__WHAT THE TASK ASKS__.
Count the lines below that hold "rect". Give the number without comment.

Document layout analysis data:
+++++
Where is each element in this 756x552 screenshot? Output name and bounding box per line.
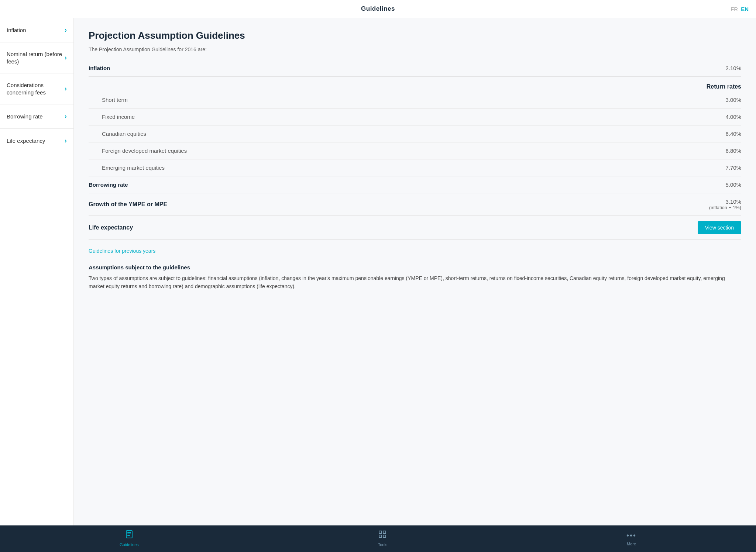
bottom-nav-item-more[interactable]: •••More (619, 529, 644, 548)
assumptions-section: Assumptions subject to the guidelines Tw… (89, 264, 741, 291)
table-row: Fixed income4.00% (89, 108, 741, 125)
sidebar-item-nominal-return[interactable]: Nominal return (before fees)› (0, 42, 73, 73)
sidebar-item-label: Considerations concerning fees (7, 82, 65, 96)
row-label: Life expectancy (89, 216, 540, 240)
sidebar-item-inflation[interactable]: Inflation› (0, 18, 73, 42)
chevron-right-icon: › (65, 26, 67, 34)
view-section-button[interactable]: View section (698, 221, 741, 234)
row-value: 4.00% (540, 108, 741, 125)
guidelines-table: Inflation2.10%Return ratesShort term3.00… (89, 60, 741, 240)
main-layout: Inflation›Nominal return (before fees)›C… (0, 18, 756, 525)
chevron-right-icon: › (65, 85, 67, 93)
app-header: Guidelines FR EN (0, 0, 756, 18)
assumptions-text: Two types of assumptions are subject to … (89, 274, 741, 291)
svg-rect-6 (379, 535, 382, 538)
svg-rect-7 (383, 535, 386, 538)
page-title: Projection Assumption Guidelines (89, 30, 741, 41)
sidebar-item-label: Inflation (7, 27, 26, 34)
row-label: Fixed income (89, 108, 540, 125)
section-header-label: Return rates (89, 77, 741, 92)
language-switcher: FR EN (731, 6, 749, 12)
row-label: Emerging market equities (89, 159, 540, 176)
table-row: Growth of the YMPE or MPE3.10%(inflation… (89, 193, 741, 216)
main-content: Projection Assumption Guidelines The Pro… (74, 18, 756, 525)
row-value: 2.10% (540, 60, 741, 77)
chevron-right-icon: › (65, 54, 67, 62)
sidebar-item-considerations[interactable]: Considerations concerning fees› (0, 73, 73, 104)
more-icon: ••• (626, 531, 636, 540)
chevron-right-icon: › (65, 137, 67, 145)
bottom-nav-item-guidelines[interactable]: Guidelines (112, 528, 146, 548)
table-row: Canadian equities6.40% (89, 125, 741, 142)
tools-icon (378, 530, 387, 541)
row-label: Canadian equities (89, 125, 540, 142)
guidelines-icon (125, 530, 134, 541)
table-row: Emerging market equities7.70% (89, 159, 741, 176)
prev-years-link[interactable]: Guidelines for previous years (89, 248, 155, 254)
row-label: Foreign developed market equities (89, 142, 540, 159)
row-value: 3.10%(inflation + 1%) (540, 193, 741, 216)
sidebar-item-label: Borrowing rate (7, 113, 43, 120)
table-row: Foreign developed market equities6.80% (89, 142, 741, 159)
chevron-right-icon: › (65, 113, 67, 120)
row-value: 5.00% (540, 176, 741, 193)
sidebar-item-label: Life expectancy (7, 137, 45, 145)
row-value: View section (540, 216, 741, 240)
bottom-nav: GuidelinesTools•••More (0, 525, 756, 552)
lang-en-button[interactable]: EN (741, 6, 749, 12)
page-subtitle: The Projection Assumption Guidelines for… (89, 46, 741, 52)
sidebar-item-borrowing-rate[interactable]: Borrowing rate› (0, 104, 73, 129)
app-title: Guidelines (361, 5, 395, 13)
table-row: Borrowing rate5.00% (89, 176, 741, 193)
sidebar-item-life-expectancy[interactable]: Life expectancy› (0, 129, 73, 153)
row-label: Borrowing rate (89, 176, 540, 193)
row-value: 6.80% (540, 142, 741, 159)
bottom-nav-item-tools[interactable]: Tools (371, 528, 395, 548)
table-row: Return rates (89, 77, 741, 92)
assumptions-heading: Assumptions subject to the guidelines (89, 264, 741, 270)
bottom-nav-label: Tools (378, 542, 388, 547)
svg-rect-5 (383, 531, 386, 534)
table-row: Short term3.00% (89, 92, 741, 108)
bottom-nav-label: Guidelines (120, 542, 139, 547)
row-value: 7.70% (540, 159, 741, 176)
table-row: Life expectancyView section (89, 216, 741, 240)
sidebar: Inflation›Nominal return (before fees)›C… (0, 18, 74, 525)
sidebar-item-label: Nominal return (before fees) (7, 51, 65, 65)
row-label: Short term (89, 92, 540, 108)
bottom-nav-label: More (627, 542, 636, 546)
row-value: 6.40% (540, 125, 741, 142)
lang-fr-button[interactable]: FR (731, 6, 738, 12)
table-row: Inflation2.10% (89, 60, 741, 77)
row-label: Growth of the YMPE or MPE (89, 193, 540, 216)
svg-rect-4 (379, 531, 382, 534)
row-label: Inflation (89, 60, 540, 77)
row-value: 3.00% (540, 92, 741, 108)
+++++
__RESULT__.
4